So the moon guarantees the resurrection to us.  What! she says to us, you see me disappearing to reappear, and you lose all hope?  Wasn’t the sun itself created for us, as well as the moon, and all creatures?  What does not promise us our resurrection?  Isn’t the night the image of death?  When darkness covers our bodies, you recognize nobody any more.  Often it happens that you touch with your hand the face of someone sleeping, and you do not know whose face this is, whose is that one; and you ask, so that the voice allows you to recognize those whom the darkness conceals from you.  So in the same way as the night hides the features of everyone, and as we do not recognize one another any more, when we are all together; in the same way death destroyed the human form and prevents us recognizing them any more. 

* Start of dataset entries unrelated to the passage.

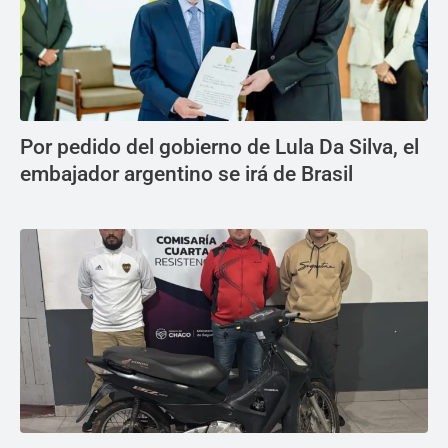
Por pedido del gobierno de Lula Da Silva, el
embajador argentino se irá de Brasil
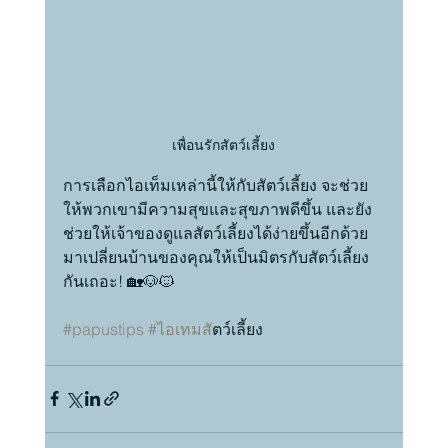
เพื่อนรักสัตว์เลี้ยง
การเลือกไอเท็มเหล่านี้ให้กับสัตว์เลี้ยง จะช่วย
ให้พวกเขามีความสุขและสุขภาพดีขึ้น และยัง
ช่วยให้เจ้าของดูแลสัตว์เลี้ยงได้ง่ายขึ้นอีกด้วย 
มาเปลี่ยนบ้านของคุณให้เป็นมิตรกับสัตว์เลี้ยง
กันเถอะ! 🏡🐶🐱
#papustips
#ไอเทมส
ัตว์เลี้ยง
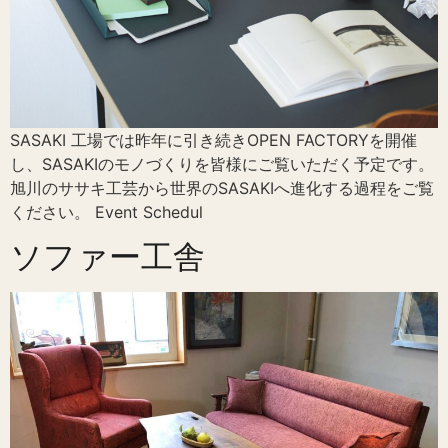
SASAKI 工場では昨年に引き続きOPEN FACTORYを開催
し、SASAKIのモノづくりを皆様にご覧いただく予定です。
旭川のササキ工芸から世界のSASAKIへ進化する過程をご覧
ください。 Event Schedul
ソファー工舎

Walk through the tombs, look at the skulls which they contain; do you recognize to which people they belonged?  He knows who formed them; He who delivered these bodies to dissolution knows from where they came.  And you do not admire the creative power of the Lord?  There is a multitude of men, and none is exactly the same as any other.  You could traverse the ends of the universe in vain, you would not find two men who resembled each other exactly; and, when you believe you have found such, there would be presented in the eyes or the nose a difference which would justify this astonishing truth. Two children come out of the same place at the same time, and their resemblance is imperfect.